### WHAT IS NEEDED
Beginning with the line that contains "Describe the element at coordinates (38, 353)", output each line below exactly through the last one, both included, and nothing else.

[Opening GIVEN INFORMATION section]

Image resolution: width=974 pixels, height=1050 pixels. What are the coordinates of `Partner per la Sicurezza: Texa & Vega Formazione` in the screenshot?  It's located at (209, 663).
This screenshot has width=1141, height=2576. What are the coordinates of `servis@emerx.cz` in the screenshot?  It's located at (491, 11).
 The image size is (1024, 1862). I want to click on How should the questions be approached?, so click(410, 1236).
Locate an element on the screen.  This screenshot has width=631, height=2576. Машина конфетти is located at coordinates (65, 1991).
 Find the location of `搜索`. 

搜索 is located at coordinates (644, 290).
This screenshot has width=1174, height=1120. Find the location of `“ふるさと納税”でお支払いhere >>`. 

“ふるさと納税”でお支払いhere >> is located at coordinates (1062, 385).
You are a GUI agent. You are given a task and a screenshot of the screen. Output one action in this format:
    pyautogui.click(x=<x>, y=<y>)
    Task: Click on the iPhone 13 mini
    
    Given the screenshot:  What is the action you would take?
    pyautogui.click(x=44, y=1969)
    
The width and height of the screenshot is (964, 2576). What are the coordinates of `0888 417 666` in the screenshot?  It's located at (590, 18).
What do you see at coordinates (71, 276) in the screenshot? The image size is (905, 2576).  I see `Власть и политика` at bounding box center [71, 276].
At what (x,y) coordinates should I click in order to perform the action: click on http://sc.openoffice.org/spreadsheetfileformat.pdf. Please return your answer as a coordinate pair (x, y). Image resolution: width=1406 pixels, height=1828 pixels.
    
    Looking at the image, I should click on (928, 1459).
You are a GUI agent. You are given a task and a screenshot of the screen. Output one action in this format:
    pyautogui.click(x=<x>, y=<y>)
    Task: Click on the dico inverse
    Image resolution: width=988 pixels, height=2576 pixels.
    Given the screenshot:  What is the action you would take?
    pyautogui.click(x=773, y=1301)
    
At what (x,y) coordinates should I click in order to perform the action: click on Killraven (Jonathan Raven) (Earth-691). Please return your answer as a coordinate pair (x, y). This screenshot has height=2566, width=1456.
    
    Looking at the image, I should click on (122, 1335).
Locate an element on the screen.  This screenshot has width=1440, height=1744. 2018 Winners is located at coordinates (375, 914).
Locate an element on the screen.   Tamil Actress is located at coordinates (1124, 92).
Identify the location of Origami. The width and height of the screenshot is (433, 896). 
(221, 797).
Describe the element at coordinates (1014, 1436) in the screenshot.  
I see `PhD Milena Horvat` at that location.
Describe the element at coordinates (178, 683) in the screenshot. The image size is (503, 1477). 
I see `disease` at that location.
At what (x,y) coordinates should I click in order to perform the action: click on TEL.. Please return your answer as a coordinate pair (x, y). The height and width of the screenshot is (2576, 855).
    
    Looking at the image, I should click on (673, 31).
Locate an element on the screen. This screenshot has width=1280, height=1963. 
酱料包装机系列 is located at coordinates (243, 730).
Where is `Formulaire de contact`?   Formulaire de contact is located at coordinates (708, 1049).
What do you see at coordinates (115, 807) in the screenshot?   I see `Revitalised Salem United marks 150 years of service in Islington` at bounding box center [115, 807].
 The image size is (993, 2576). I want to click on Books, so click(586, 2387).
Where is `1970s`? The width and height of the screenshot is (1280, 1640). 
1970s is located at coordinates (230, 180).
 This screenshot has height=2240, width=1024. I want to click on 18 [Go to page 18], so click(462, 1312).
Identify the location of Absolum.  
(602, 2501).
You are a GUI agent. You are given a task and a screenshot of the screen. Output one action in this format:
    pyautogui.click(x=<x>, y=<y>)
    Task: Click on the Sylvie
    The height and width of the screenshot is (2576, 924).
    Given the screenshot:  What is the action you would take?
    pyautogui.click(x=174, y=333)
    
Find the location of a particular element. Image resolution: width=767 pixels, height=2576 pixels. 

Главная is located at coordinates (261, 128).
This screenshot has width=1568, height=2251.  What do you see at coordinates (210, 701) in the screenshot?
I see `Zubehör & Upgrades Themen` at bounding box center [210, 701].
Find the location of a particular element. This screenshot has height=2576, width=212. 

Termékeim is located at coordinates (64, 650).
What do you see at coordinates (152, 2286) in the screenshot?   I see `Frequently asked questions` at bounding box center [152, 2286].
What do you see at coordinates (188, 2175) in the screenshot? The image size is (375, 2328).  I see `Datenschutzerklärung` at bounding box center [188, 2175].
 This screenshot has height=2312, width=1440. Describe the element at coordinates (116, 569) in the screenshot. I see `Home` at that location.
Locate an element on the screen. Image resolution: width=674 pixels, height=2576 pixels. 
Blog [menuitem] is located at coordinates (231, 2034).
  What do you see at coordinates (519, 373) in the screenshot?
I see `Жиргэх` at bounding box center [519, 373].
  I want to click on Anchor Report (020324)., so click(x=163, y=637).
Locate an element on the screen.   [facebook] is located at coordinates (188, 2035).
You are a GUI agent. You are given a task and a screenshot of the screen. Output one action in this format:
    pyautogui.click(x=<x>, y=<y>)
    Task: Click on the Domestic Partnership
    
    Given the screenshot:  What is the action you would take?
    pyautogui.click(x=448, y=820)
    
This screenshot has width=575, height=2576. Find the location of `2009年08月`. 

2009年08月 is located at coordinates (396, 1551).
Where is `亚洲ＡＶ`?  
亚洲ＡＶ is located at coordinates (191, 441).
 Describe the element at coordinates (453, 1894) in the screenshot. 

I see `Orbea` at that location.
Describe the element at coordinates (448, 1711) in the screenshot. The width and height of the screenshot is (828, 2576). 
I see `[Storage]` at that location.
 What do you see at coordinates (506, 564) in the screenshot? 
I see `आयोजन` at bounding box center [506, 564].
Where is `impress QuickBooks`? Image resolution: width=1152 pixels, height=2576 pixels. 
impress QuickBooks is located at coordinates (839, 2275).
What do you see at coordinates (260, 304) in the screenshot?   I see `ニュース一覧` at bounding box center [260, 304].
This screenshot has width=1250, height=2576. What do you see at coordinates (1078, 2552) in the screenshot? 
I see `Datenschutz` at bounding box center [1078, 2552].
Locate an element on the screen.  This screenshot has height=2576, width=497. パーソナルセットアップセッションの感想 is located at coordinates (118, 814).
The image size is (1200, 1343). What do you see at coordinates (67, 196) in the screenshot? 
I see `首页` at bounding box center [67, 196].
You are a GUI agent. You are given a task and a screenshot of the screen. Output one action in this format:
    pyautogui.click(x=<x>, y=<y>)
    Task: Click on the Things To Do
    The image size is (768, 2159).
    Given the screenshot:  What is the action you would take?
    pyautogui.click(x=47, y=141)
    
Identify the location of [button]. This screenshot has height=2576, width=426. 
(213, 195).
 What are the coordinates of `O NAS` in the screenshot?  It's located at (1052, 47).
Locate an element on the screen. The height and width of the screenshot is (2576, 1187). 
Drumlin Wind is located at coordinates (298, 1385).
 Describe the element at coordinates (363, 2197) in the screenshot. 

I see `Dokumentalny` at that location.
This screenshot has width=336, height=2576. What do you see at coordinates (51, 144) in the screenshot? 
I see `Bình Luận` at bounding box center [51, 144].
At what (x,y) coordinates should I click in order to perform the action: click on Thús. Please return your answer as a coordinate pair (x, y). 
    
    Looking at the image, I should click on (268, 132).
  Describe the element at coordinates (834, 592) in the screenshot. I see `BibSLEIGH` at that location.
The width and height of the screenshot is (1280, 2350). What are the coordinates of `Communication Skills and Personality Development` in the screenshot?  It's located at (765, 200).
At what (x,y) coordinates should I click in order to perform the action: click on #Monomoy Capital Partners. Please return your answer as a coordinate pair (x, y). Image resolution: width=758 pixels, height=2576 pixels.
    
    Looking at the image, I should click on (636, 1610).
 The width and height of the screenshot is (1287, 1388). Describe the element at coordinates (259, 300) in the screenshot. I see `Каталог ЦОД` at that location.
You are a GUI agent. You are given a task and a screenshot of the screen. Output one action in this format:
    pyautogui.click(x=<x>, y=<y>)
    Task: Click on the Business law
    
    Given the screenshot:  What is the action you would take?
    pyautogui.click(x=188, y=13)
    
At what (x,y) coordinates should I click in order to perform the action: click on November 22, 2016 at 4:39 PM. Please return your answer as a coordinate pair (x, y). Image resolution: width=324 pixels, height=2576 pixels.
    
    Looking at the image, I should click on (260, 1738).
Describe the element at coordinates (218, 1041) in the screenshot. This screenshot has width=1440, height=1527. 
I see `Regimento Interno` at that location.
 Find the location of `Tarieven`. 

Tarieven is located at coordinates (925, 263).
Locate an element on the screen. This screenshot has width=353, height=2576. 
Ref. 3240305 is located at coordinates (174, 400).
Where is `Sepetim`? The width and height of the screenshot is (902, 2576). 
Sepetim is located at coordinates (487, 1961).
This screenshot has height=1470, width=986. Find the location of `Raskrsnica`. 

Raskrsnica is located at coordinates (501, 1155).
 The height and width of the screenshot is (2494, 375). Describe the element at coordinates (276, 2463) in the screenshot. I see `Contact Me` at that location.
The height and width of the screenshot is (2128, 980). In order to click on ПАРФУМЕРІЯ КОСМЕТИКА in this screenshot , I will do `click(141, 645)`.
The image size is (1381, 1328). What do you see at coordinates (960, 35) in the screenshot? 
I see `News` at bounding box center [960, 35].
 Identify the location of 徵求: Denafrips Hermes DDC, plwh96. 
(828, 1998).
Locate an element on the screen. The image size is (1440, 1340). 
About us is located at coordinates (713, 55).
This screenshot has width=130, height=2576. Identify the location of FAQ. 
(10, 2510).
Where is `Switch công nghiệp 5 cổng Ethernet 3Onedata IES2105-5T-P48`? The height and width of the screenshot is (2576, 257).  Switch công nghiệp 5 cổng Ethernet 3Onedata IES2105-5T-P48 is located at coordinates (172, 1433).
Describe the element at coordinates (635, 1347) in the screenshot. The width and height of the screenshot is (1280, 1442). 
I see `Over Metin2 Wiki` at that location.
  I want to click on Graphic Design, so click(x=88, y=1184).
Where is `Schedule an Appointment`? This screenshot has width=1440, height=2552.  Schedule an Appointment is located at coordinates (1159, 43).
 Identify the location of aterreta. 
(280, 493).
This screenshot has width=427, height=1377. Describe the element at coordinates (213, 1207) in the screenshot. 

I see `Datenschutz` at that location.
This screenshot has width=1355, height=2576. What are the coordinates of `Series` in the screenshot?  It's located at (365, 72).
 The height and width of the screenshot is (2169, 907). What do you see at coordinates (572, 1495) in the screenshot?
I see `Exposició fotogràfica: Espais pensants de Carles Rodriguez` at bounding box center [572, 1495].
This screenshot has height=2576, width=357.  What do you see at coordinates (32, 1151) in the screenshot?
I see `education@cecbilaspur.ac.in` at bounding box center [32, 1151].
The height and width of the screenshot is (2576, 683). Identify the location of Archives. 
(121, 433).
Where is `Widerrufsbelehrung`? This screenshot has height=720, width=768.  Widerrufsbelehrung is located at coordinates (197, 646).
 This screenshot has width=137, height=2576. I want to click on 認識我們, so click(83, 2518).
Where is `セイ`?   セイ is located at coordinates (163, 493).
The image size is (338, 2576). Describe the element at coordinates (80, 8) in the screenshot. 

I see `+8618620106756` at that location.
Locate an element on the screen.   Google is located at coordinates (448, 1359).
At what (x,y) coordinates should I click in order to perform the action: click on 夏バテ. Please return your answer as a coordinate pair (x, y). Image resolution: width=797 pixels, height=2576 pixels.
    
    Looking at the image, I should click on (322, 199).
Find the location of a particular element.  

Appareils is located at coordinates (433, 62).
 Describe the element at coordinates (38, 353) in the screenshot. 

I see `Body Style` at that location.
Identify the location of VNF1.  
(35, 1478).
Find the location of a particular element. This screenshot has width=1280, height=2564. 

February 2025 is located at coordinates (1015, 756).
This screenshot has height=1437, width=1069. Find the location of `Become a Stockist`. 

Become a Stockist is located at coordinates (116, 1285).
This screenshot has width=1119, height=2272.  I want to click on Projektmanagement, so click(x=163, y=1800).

[Closing GIVEN INFORMATION section]

### THE COMPLETED TASK
 Describe the element at coordinates (38, 353) in the screenshot. 

I see `Body Style` at that location.
Identify the location of VNF1.  
(35, 1478).
Find the location of a particular element. This screenshot has width=1280, height=2564. 

February 2025 is located at coordinates (1015, 756).
This screenshot has height=1437, width=1069. Find the location of `Become a Stockist`. 

Become a Stockist is located at coordinates (116, 1285).
This screenshot has width=1119, height=2272.  I want to click on Projektmanagement, so click(x=163, y=1800).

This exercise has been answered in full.